Managing HP Serviceguard for Linux, Sixth Edition, August 2006

Designing Highly Available Cluster Applications
Handling Application Failures
Appendix B316
Handling Application Failures
What happens if part or all of an application fails?
All of the preceding sections have assumed the failure in question was
not a failure of the application, but of another component of the cluster.
This section deals specifically with application problems. For instance,
software bugs may cause an application to fail or system resource issues
(such as low swap/memory space) may cause an application to die. The
section deals with how to design your application to recover after these
types of failures.
Create Applications to be Failure Tolerant
An application should be tolerant to failure of a single component. Many
applications have multiple processes running on a single node. If one
process fails, what happens to the other processes? Do they also fail?
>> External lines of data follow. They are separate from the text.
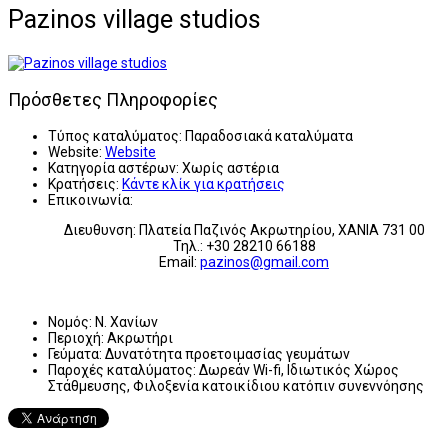
Pazinos village studios
Πρόσθετες Πληροφορίες
Τύπος καταλύματος:
Παραδοσιακά καταλύματα
Website:
Website
Κατηγορία αστέρων:
Χωρίς αστέρια
Κρατήσεις:
Κάντε κλίκ για κρατήσεις
Επικοινωνία:
Διευθυνση: Πλατεία Παζινός Ακρωτηρίου, ΧΑΝΙΑ 731 00
Τηλ.: +30 28210 66188
Email:
pazinos@gmail.com
Νομός:
Ν. Χανίων
Περιοχή:
Ακρωτήρι
Γεύματα:
Δυνατότητα προετοιμασίας γευμάτων
Παροχές καταλύματος:
Δωρεάν Wi-fi, Ιδιωτικός Χώρος
Στάθμευσης, Φιλοξενία κατοικίδιου κατόπιν συνεννόησης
Can
the failed process be restarted on the same node without affecting the
remaining pieces of the application?
Ideally, if one process fails, the other processes can wait a period of time
for that component to come back online. This is true whether the
component is on the same system or a remote system. The failed
component can be restarted automatically on the same system and rejoin
the waiting processing and continue on. This type of failure can be
detected and restarted within a few seconds, so the end user would never
know a failure occurred.
Another alternative is for the failure of one component to still allow
bringing down the other components cleanly. If a database SQL server
fails, the database should still be able to be brought down cleanly so that
no database recovery is necessary.
The worse case is for a failure of one component to cause the entire
system to fail. If one component fails and all other components need to be
restarted, the downtime will be high.